C/C++

Discriminated Unions (II)

By Andrei Alexandrescu, June 01, 2002

We continue working on our Variant design and implementation. This time we focus on storage - how data is stored and accessed. This article presents techniques for computing alignment of types with reasonable accuracy and portability. Then, once the storage proper is in place, we need polymorphic means to manipulate that storage - for which Variant uses the fake vtable

You know the one about the syntactic sugar? It causes cancer of the semicolon [1]? Well, enough jokes for today. We have a lot of ground to cover today, so let's hit the road early.

This installment continues the implementation of discriminated unions in C++. Today we'll finish the discussion on alignment and proceed full-speed to writing some code for the actual implementation of Variant.

Before that, let's refresh our memory on the progress we made in the previous installment of "Generic<Programming>" [2].

Highlights from the Previous Episode

After putting together a wish list for implementing discriminated unions, we discussed what would be the best storage model. After stumbling upon alignment issues, we figured out that a storage model that is at the same time properly aligned, efficient, and exception-friendly is:

union 
{
  unsigned char buffer_[neededSize];
  Align dummy_;
};

where neededSize is the maximum size of the types in the union, and Align is a POD [3] type that ensures proper alignment.

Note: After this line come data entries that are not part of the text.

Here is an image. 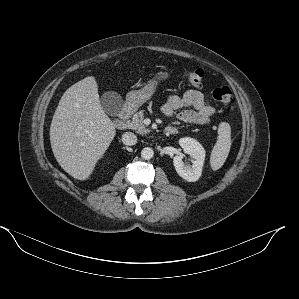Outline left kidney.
I'll return each mask as SVG.
<instances>
[{
	"mask_svg": "<svg viewBox=\"0 0 299 299\" xmlns=\"http://www.w3.org/2000/svg\"><path fill=\"white\" fill-rule=\"evenodd\" d=\"M179 144L184 153L190 155L194 160L192 165H186L183 162L182 155H176L173 158V164L180 177L189 182L197 181L202 174V167L205 160V149L195 139L185 137L179 140Z\"/></svg>",
	"mask_w": 299,
	"mask_h": 299,
	"instance_id": "obj_1",
	"label": "left kidney"
}]
</instances>
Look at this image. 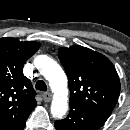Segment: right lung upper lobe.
I'll return each mask as SVG.
<instances>
[{"label": "right lung upper lobe", "instance_id": "obj_1", "mask_svg": "<svg viewBox=\"0 0 130 130\" xmlns=\"http://www.w3.org/2000/svg\"><path fill=\"white\" fill-rule=\"evenodd\" d=\"M39 48L38 42L0 38V130L20 126L36 107V92L23 66Z\"/></svg>", "mask_w": 130, "mask_h": 130}]
</instances>
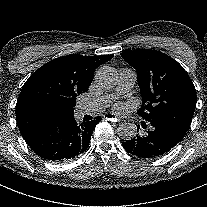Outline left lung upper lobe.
Wrapping results in <instances>:
<instances>
[{
    "mask_svg": "<svg viewBox=\"0 0 207 207\" xmlns=\"http://www.w3.org/2000/svg\"><path fill=\"white\" fill-rule=\"evenodd\" d=\"M121 56L137 71L143 98L137 111L149 124L170 128L183 138L195 111L196 90L184 68L166 54L135 50Z\"/></svg>",
    "mask_w": 207,
    "mask_h": 207,
    "instance_id": "left-lung-upper-lobe-1",
    "label": "left lung upper lobe"
}]
</instances>
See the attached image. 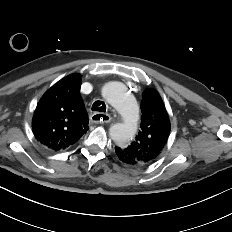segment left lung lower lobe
<instances>
[{
	"mask_svg": "<svg viewBox=\"0 0 232 232\" xmlns=\"http://www.w3.org/2000/svg\"><path fill=\"white\" fill-rule=\"evenodd\" d=\"M115 152L117 157L120 159V161H122L125 164L131 165L133 166V160L128 157L126 154H124L122 151L119 150V148H115Z\"/></svg>",
	"mask_w": 232,
	"mask_h": 232,
	"instance_id": "obj_1",
	"label": "left lung lower lobe"
}]
</instances>
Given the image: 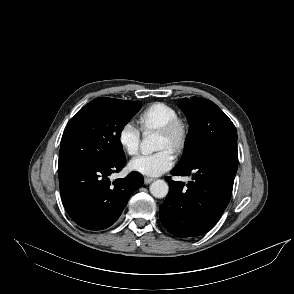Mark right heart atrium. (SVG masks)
Here are the masks:
<instances>
[{"mask_svg": "<svg viewBox=\"0 0 294 294\" xmlns=\"http://www.w3.org/2000/svg\"><path fill=\"white\" fill-rule=\"evenodd\" d=\"M140 138V131L132 122L124 123L119 129L117 135V141L120 148L130 156L138 153Z\"/></svg>", "mask_w": 294, "mask_h": 294, "instance_id": "d8ad5b80", "label": "right heart atrium"}]
</instances>
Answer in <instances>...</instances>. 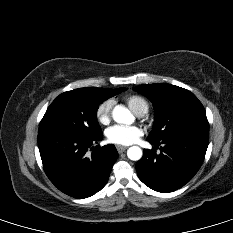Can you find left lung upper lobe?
Here are the masks:
<instances>
[{"mask_svg": "<svg viewBox=\"0 0 233 233\" xmlns=\"http://www.w3.org/2000/svg\"><path fill=\"white\" fill-rule=\"evenodd\" d=\"M153 104L155 121L148 139L200 133L209 135L206 112L197 97L187 89L171 84H143L134 88Z\"/></svg>", "mask_w": 233, "mask_h": 233, "instance_id": "left-lung-upper-lobe-1", "label": "left lung upper lobe"}]
</instances>
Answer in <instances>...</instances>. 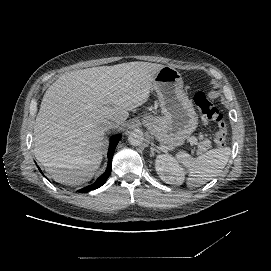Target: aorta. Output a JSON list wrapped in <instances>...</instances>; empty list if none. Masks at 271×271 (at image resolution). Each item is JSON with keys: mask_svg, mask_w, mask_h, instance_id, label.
Wrapping results in <instances>:
<instances>
[{"mask_svg": "<svg viewBox=\"0 0 271 271\" xmlns=\"http://www.w3.org/2000/svg\"><path fill=\"white\" fill-rule=\"evenodd\" d=\"M128 141L132 146H140L144 141V134L141 130L133 131L128 136Z\"/></svg>", "mask_w": 271, "mask_h": 271, "instance_id": "1", "label": "aorta"}]
</instances>
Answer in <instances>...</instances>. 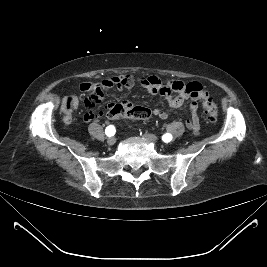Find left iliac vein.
<instances>
[{
  "mask_svg": "<svg viewBox=\"0 0 267 267\" xmlns=\"http://www.w3.org/2000/svg\"><path fill=\"white\" fill-rule=\"evenodd\" d=\"M143 136L145 139H147L148 141H150L152 143L156 144L158 142V138L153 134L145 133Z\"/></svg>",
  "mask_w": 267,
  "mask_h": 267,
  "instance_id": "obj_1",
  "label": "left iliac vein"
}]
</instances>
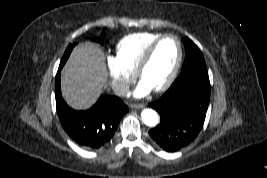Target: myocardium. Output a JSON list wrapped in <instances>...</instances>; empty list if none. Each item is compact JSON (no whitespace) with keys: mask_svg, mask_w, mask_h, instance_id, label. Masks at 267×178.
<instances>
[{"mask_svg":"<svg viewBox=\"0 0 267 178\" xmlns=\"http://www.w3.org/2000/svg\"><path fill=\"white\" fill-rule=\"evenodd\" d=\"M174 38L177 42L178 45V57L176 60V63L171 71V73L169 74L168 78L165 80V82L163 84H161L160 86L156 87L153 89L154 92H163L165 90H167L175 81L177 74L179 72V69L181 67L182 61H183V55H184V51H183V45L182 42L180 40V38L172 33H167V34H163L161 35L159 38H157L156 40H154L145 50V52L143 53L142 57L139 60L137 69H136V75L139 79H141L142 77V73L145 69V67L147 66V64L149 63L156 47L165 39V38Z\"/></svg>","mask_w":267,"mask_h":178,"instance_id":"1","label":"myocardium"}]
</instances>
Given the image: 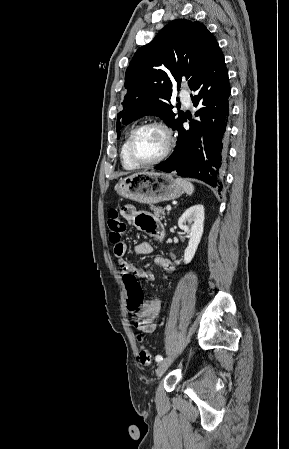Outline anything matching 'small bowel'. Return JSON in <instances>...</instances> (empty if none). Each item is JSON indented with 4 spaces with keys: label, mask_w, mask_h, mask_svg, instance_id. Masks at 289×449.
<instances>
[{
    "label": "small bowel",
    "mask_w": 289,
    "mask_h": 449,
    "mask_svg": "<svg viewBox=\"0 0 289 449\" xmlns=\"http://www.w3.org/2000/svg\"><path fill=\"white\" fill-rule=\"evenodd\" d=\"M124 218L133 226L150 234L157 239H163L164 229L160 221L153 214L146 211H138L133 206H125L122 208ZM153 251L151 243L145 241L138 244L134 248L136 255H148ZM127 245L119 243L114 246V255L120 267V272L125 279L126 276L141 278L147 281H153L155 275L152 271L141 269L134 266L130 261L125 259ZM154 264L165 272H173L175 267L170 259L163 255L154 256ZM161 302L159 299H150L142 303L138 313V320L135 326L144 333H152L157 327L156 319L160 313Z\"/></svg>",
    "instance_id": "small-bowel-1"
}]
</instances>
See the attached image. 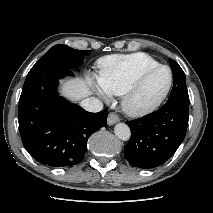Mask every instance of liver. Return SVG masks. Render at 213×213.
I'll use <instances>...</instances> for the list:
<instances>
[{"label": "liver", "mask_w": 213, "mask_h": 213, "mask_svg": "<svg viewBox=\"0 0 213 213\" xmlns=\"http://www.w3.org/2000/svg\"><path fill=\"white\" fill-rule=\"evenodd\" d=\"M60 92L73 101H79L92 94L88 81L83 78L61 81Z\"/></svg>", "instance_id": "6515ba94"}]
</instances>
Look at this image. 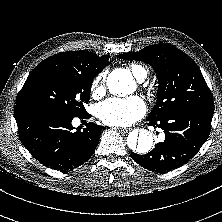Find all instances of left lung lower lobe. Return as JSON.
<instances>
[{"label": "left lung lower lobe", "instance_id": "0a47b994", "mask_svg": "<svg viewBox=\"0 0 222 222\" xmlns=\"http://www.w3.org/2000/svg\"><path fill=\"white\" fill-rule=\"evenodd\" d=\"M214 110L186 108L159 120L146 119L165 132V140L145 155L131 153L132 159L148 170L163 173L179 168L206 142Z\"/></svg>", "mask_w": 222, "mask_h": 222}]
</instances>
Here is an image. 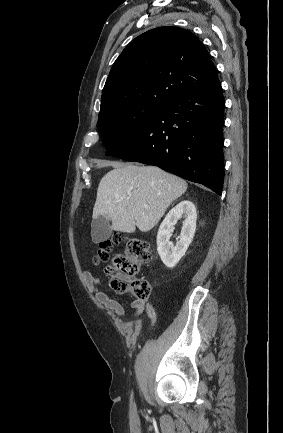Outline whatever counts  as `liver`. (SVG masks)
I'll return each mask as SVG.
<instances>
[{"label":"liver","instance_id":"1","mask_svg":"<svg viewBox=\"0 0 283 433\" xmlns=\"http://www.w3.org/2000/svg\"><path fill=\"white\" fill-rule=\"evenodd\" d=\"M114 170L99 182L93 219L99 214L112 221V231H151L169 204L184 194L187 182L158 166L113 162Z\"/></svg>","mask_w":283,"mask_h":433}]
</instances>
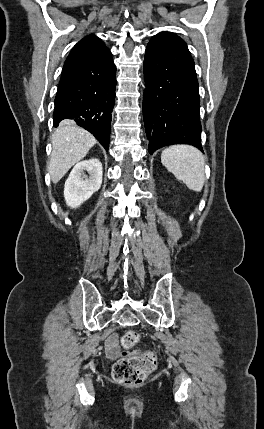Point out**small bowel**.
Instances as JSON below:
<instances>
[{
    "label": "small bowel",
    "instance_id": "1",
    "mask_svg": "<svg viewBox=\"0 0 264 429\" xmlns=\"http://www.w3.org/2000/svg\"><path fill=\"white\" fill-rule=\"evenodd\" d=\"M106 353L109 358L115 359L120 355V350L118 347V336L116 334H111L105 342Z\"/></svg>",
    "mask_w": 264,
    "mask_h": 429
}]
</instances>
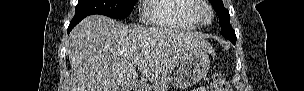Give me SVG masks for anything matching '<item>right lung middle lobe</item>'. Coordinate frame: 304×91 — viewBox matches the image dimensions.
<instances>
[{
	"label": "right lung middle lobe",
	"instance_id": "obj_1",
	"mask_svg": "<svg viewBox=\"0 0 304 91\" xmlns=\"http://www.w3.org/2000/svg\"><path fill=\"white\" fill-rule=\"evenodd\" d=\"M137 0H79L75 8L76 17L101 14L111 18H126Z\"/></svg>",
	"mask_w": 304,
	"mask_h": 91
}]
</instances>
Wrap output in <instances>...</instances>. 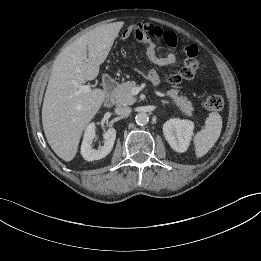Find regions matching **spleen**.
I'll return each mask as SVG.
<instances>
[{
  "label": "spleen",
  "instance_id": "3e777b00",
  "mask_svg": "<svg viewBox=\"0 0 261 261\" xmlns=\"http://www.w3.org/2000/svg\"><path fill=\"white\" fill-rule=\"evenodd\" d=\"M222 130V118L219 113L212 112L205 120L204 128L194 136L195 155L203 157L214 146Z\"/></svg>",
  "mask_w": 261,
  "mask_h": 261
}]
</instances>
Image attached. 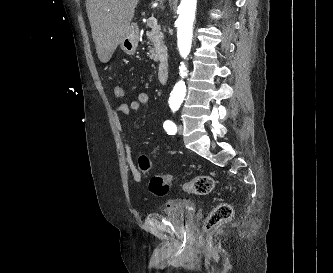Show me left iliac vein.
<instances>
[{
    "label": "left iliac vein",
    "mask_w": 333,
    "mask_h": 273,
    "mask_svg": "<svg viewBox=\"0 0 333 273\" xmlns=\"http://www.w3.org/2000/svg\"><path fill=\"white\" fill-rule=\"evenodd\" d=\"M177 131H178V133L179 134H183V131H184V127H183V125H178V127H177Z\"/></svg>",
    "instance_id": "obj_1"
}]
</instances>
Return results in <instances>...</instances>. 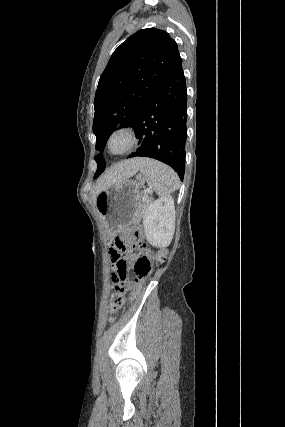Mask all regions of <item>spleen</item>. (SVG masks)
<instances>
[{"mask_svg": "<svg viewBox=\"0 0 285 427\" xmlns=\"http://www.w3.org/2000/svg\"><path fill=\"white\" fill-rule=\"evenodd\" d=\"M148 186L152 188L160 197L169 196L178 190L180 181L175 171L156 160L146 159L140 168Z\"/></svg>", "mask_w": 285, "mask_h": 427, "instance_id": "spleen-1", "label": "spleen"}]
</instances>
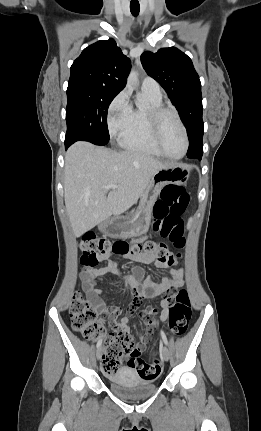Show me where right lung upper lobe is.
<instances>
[{"mask_svg":"<svg viewBox=\"0 0 261 431\" xmlns=\"http://www.w3.org/2000/svg\"><path fill=\"white\" fill-rule=\"evenodd\" d=\"M131 69L130 59L113 39L98 41L85 48L71 66L69 82L84 81L121 91Z\"/></svg>","mask_w":261,"mask_h":431,"instance_id":"1","label":"right lung upper lobe"}]
</instances>
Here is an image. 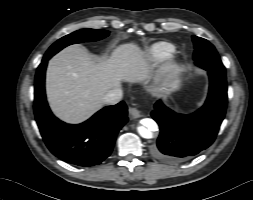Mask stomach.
I'll use <instances>...</instances> for the list:
<instances>
[{
  "mask_svg": "<svg viewBox=\"0 0 253 200\" xmlns=\"http://www.w3.org/2000/svg\"><path fill=\"white\" fill-rule=\"evenodd\" d=\"M180 83H181V81L178 76H176V75L172 76L166 83V86H167L166 91L172 92V91L179 89Z\"/></svg>",
  "mask_w": 253,
  "mask_h": 200,
  "instance_id": "1",
  "label": "stomach"
}]
</instances>
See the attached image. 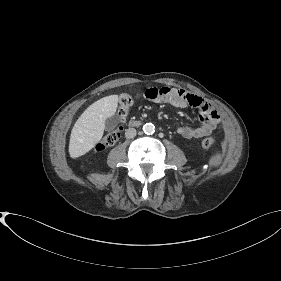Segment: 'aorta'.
<instances>
[{
	"mask_svg": "<svg viewBox=\"0 0 281 281\" xmlns=\"http://www.w3.org/2000/svg\"><path fill=\"white\" fill-rule=\"evenodd\" d=\"M143 131L145 134L147 135H151L155 132V126L154 124L152 123H146L144 126H143Z\"/></svg>",
	"mask_w": 281,
	"mask_h": 281,
	"instance_id": "762f6f07",
	"label": "aorta"
}]
</instances>
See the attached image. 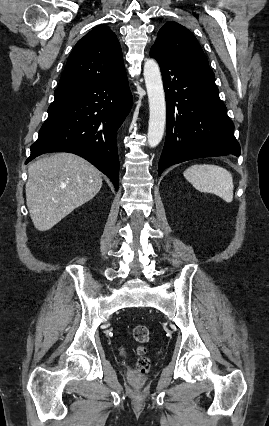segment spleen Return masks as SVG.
I'll list each match as a JSON object with an SVG mask.
<instances>
[{
	"label": "spleen",
	"instance_id": "3e777b00",
	"mask_svg": "<svg viewBox=\"0 0 269 426\" xmlns=\"http://www.w3.org/2000/svg\"><path fill=\"white\" fill-rule=\"evenodd\" d=\"M184 177L199 191L212 193L225 202L233 200V178L231 173L217 165H193L183 173Z\"/></svg>",
	"mask_w": 269,
	"mask_h": 426
}]
</instances>
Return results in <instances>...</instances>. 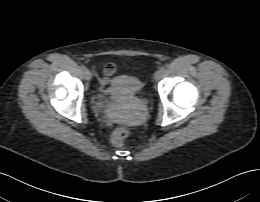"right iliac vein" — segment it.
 Listing matches in <instances>:
<instances>
[{
	"label": "right iliac vein",
	"instance_id": "63e3f726",
	"mask_svg": "<svg viewBox=\"0 0 260 202\" xmlns=\"http://www.w3.org/2000/svg\"><path fill=\"white\" fill-rule=\"evenodd\" d=\"M84 77H85V79L86 80H91V78H92V73H91V71L90 70H88V69H86L85 71H84Z\"/></svg>",
	"mask_w": 260,
	"mask_h": 202
}]
</instances>
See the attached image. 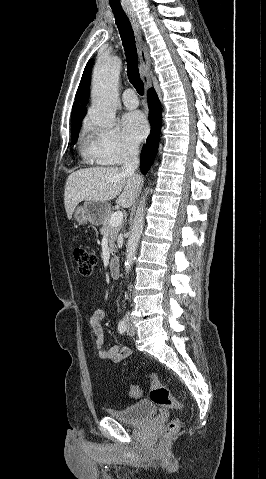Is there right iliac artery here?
<instances>
[{
	"instance_id": "1",
	"label": "right iliac artery",
	"mask_w": 266,
	"mask_h": 479,
	"mask_svg": "<svg viewBox=\"0 0 266 479\" xmlns=\"http://www.w3.org/2000/svg\"><path fill=\"white\" fill-rule=\"evenodd\" d=\"M126 329H127V318H123L118 324V332L120 334H124Z\"/></svg>"
}]
</instances>
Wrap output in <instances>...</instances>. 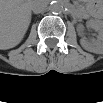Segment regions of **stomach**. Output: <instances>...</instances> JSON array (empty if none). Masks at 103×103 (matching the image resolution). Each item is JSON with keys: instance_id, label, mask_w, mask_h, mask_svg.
<instances>
[{"instance_id": "obj_1", "label": "stomach", "mask_w": 103, "mask_h": 103, "mask_svg": "<svg viewBox=\"0 0 103 103\" xmlns=\"http://www.w3.org/2000/svg\"><path fill=\"white\" fill-rule=\"evenodd\" d=\"M85 2L87 3L88 6L91 5V2H89V1H85Z\"/></svg>"}]
</instances>
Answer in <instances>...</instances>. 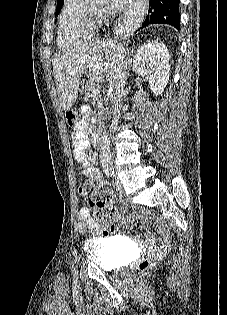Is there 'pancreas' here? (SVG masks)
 Here are the masks:
<instances>
[{
  "label": "pancreas",
  "mask_w": 227,
  "mask_h": 315,
  "mask_svg": "<svg viewBox=\"0 0 227 315\" xmlns=\"http://www.w3.org/2000/svg\"><path fill=\"white\" fill-rule=\"evenodd\" d=\"M94 90L98 91V87L94 81V77L90 76V79L85 84V96L87 98L92 97V92Z\"/></svg>",
  "instance_id": "cf45deb5"
}]
</instances>
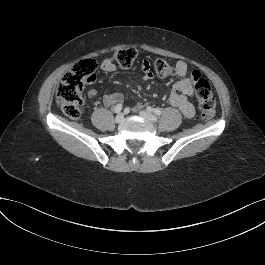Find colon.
Segmentation results:
<instances>
[{
	"label": "colon",
	"instance_id": "colon-1",
	"mask_svg": "<svg viewBox=\"0 0 265 265\" xmlns=\"http://www.w3.org/2000/svg\"><path fill=\"white\" fill-rule=\"evenodd\" d=\"M136 58L137 51L134 48H124L115 52L111 61L121 68H129ZM96 67V61L93 59L81 60L71 67L60 81L56 90V99L68 117L80 118L83 105L82 90L87 84L95 82ZM154 70L160 78H171L177 73L176 68L163 59L154 61ZM190 80L194 85L202 118L212 119L215 115L216 100L210 84L197 70L192 71Z\"/></svg>",
	"mask_w": 265,
	"mask_h": 265
}]
</instances>
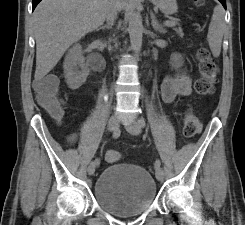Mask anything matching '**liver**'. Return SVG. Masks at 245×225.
Listing matches in <instances>:
<instances>
[{"mask_svg": "<svg viewBox=\"0 0 245 225\" xmlns=\"http://www.w3.org/2000/svg\"><path fill=\"white\" fill-rule=\"evenodd\" d=\"M119 10L126 5L116 0ZM110 0H42L33 13L35 80H41L75 42L103 24Z\"/></svg>", "mask_w": 245, "mask_h": 225, "instance_id": "1", "label": "liver"}]
</instances>
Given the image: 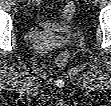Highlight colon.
Wrapping results in <instances>:
<instances>
[{"mask_svg": "<svg viewBox=\"0 0 111 106\" xmlns=\"http://www.w3.org/2000/svg\"><path fill=\"white\" fill-rule=\"evenodd\" d=\"M75 12V6L73 2H68L63 10L62 19L64 22L72 20ZM69 55L66 52H61L55 57V63L58 65H64L68 62Z\"/></svg>", "mask_w": 111, "mask_h": 106, "instance_id": "5ec220e1", "label": "colon"}]
</instances>
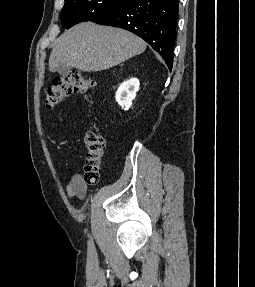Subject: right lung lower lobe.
Returning <instances> with one entry per match:
<instances>
[{
	"label": "right lung lower lobe",
	"mask_w": 255,
	"mask_h": 287,
	"mask_svg": "<svg viewBox=\"0 0 255 287\" xmlns=\"http://www.w3.org/2000/svg\"><path fill=\"white\" fill-rule=\"evenodd\" d=\"M178 0H125L91 22L120 27L144 39L172 69Z\"/></svg>",
	"instance_id": "1"
}]
</instances>
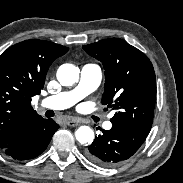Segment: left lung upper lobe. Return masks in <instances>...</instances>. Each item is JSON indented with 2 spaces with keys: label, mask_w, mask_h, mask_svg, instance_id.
I'll return each instance as SVG.
<instances>
[{
  "label": "left lung upper lobe",
  "mask_w": 183,
  "mask_h": 183,
  "mask_svg": "<svg viewBox=\"0 0 183 183\" xmlns=\"http://www.w3.org/2000/svg\"><path fill=\"white\" fill-rule=\"evenodd\" d=\"M105 69L102 104L116 112L113 123H125L149 134L156 100V78L152 63L137 48L119 38L84 45Z\"/></svg>",
  "instance_id": "obj_1"
}]
</instances>
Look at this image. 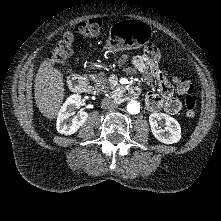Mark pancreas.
<instances>
[{
	"instance_id": "obj_1",
	"label": "pancreas",
	"mask_w": 221,
	"mask_h": 221,
	"mask_svg": "<svg viewBox=\"0 0 221 221\" xmlns=\"http://www.w3.org/2000/svg\"><path fill=\"white\" fill-rule=\"evenodd\" d=\"M90 80L94 82V89L97 93L106 92L109 88H114V85L110 84L107 80L106 75L103 73L89 75Z\"/></svg>"
}]
</instances>
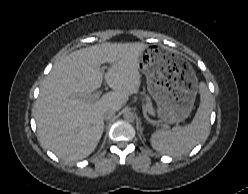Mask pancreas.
<instances>
[{
    "label": "pancreas",
    "instance_id": "obj_1",
    "mask_svg": "<svg viewBox=\"0 0 248 194\" xmlns=\"http://www.w3.org/2000/svg\"><path fill=\"white\" fill-rule=\"evenodd\" d=\"M146 104L143 107V112L144 113H149V114H154V108L152 106V103L150 101L149 96H145Z\"/></svg>",
    "mask_w": 248,
    "mask_h": 194
}]
</instances>
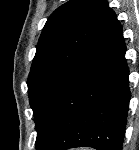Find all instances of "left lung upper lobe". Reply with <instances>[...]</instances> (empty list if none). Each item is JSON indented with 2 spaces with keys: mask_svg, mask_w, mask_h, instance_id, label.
Instances as JSON below:
<instances>
[{
  "mask_svg": "<svg viewBox=\"0 0 139 150\" xmlns=\"http://www.w3.org/2000/svg\"><path fill=\"white\" fill-rule=\"evenodd\" d=\"M111 9L105 0H70L48 18L28 76L37 140L64 83L87 51Z\"/></svg>",
  "mask_w": 139,
  "mask_h": 150,
  "instance_id": "5c2ea615",
  "label": "left lung upper lobe"
}]
</instances>
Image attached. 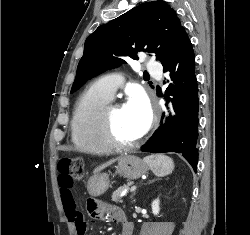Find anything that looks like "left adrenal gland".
I'll list each match as a JSON object with an SVG mask.
<instances>
[{
  "mask_svg": "<svg viewBox=\"0 0 250 235\" xmlns=\"http://www.w3.org/2000/svg\"><path fill=\"white\" fill-rule=\"evenodd\" d=\"M155 181V179L154 180H151V181H149V183H151V182H154ZM135 195V193L132 195V197L131 198H133V196Z\"/></svg>",
  "mask_w": 250,
  "mask_h": 235,
  "instance_id": "left-adrenal-gland-1",
  "label": "left adrenal gland"
}]
</instances>
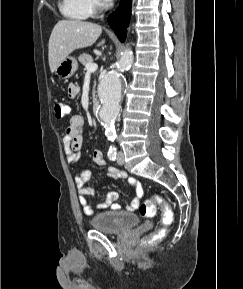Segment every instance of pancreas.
<instances>
[{"label": "pancreas", "instance_id": "obj_1", "mask_svg": "<svg viewBox=\"0 0 243 289\" xmlns=\"http://www.w3.org/2000/svg\"><path fill=\"white\" fill-rule=\"evenodd\" d=\"M79 62L86 67L87 63H92L93 58L91 55L87 53H83L78 57ZM95 95V84L93 86V96Z\"/></svg>", "mask_w": 243, "mask_h": 289}]
</instances>
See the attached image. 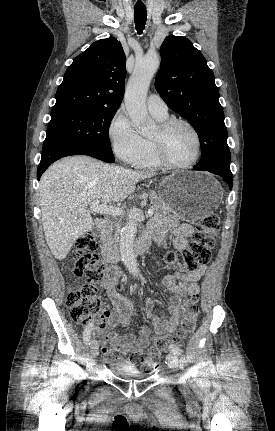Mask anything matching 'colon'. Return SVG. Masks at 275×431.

Depending on how well chosen Align is, the discriminated union's storage can vary from optimal to unnecessarily large to defective.

Even with the best Align, the implementation above is still not 100-percent portable for all types. In theory, someone could implement a compiler that respects the Standard but still does not work properly with discriminated unions. This is because the Standard does not guarantee that all user-defined types ultimately have the alignment of some POD type. Such a compiler, however, would be more of a figment of a wicked language lawyer's imagination, rather than a realistic language implementation.

Implementing an Alignment Calculator

That said, several effective alignment computation algorithms can be devised. You can see a couple implemented in the Boost libraries [4]. One that works well for computing the alignment of a type T is:

Start with a collection of all primitive types.
Eliminate from that collection the types larger than T.
The resulting Align is a C union containing each of the types in the collection computed in step 2.

The basic idea underlying this algorithm is that any user-defined type T will ultimately contain only primitive types. Consequently, T's alignment requirements will be the same as one of those types. Larger types have larger alignment requirements; hence it's reasonable to infer that an upper bound of T's alignment is the alignment of its largest member.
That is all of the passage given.